10. Il résulte de tout ce qui précède que les arrêtés du 24 décembre 2019 doivent être annulés. Par application de l'article L. 600-4-1 du code de l'urbanisme, les autres moyens soulevés par la société requérante ne sont pas susceptibles, en l'état du dossier, de fonder l'annulation des décisions attaquées.

Sur les conclusions à fin d'injonction :

11. Aux termes de l'article R. 424-13 du code de l'urbanisme : " En cas de permis tacite ou de non-opposition à un projet ayant fait l'objet d'une déclaration, l'autorité compétente en délivre certificat sur simple demande du demandeur, du déclarant ou de ses ayants droit. Ce certificat mentionne la date d'affichage en mairie ou la date de publication par voie électronique de l'avis de dépôt prévu à l'article R.* 423-6 ".

12. Le présent jugement reconnait que la société B C Investissements est titulaire de deux permis de construire tacites à la date du 27 décembre 2019 qui n'ont pas été légalement retirés par les deux arrêtés du 24 décembre 2019. Dès lors, il implique nécessairement que le maire délivre le certificat prévu à l'article R.424-13 du code de l'urbanisme pour chacun des deux permis de construire demandés.
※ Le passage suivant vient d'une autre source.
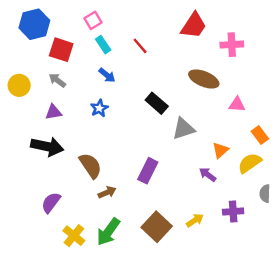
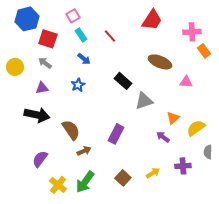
pink cross: (232, 45) -> (192, 32), moved
orange rectangle: (260, 135) -> (204, 51), moved
brown square: (157, 227) -> (123, 178), size x0.7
Sur les frais liés à l'instance ;

13. Les dispositions de l'article L. 761-1 du code de justice administrative font obstacle à ce que soit mise à la charge de la société B C Investissements, qui n'est pas la partie perdante dans la présente instance, la somme que la commune de Saint-Just-de-Claix demande au titre des frais exposés et non compris dans les dépens. Il y a lieu, en revanche, de faire application de ces dispositions et de mettre à la charge de la commune de Saint-Just-de-Claix une somme globale de 1 500 euros à verser à la société B C Investissements.

D E C I D E :

Article 1er : Les arrêtés du 24 décembre 2019 n° PC 038 409 19 20015 et n° PC 038 409 19 20016 du maire de Saint-Just-de-Claix sont annulés.

Article 2 : Il est enjoint au maire de Saint-Just-de-Claix de délivrer à la société B C Investissements deux certificats de permis de construire tacites en application des dispositions de l'article R. 424-13 du code de l'urbanisme.

Article 3: La commune de Saint-Just-de-Claix versera à la société B C Investissements une somme de 1 500 euros au titre des dispositions de l'article L. 761-1 du code de justice administrative.

Article 4: Le présent jugement sera notifié à la société B C Investissements et à la commune de Saint Just de Claix.

Copie sera transmise pour information au préfet de l'Isère et au procureur de la République près le tribunal judiciaire de Grenoble.

Délibéré après l'audience du 8 septembre 2022, à laquelle siégeaient :

M. Wegner, président,

M. Ban, premier conseiller.

Mme Lettellier, premier conseiller.

Rendu public par mise à disposition au greffe le 22 septembre 2022.

Le rapporteur,

J-L. A

Le président,

S. Wegner

La greffière,

A. Zanon

La République mande et ordonne au préfet de l'Isère en ce qui le concerne et à tous commissaires de justice à ce requis en ce qui concerne les voies de droit commun, contre les parties privées, de pourvoir à l'exécution de la présente décision.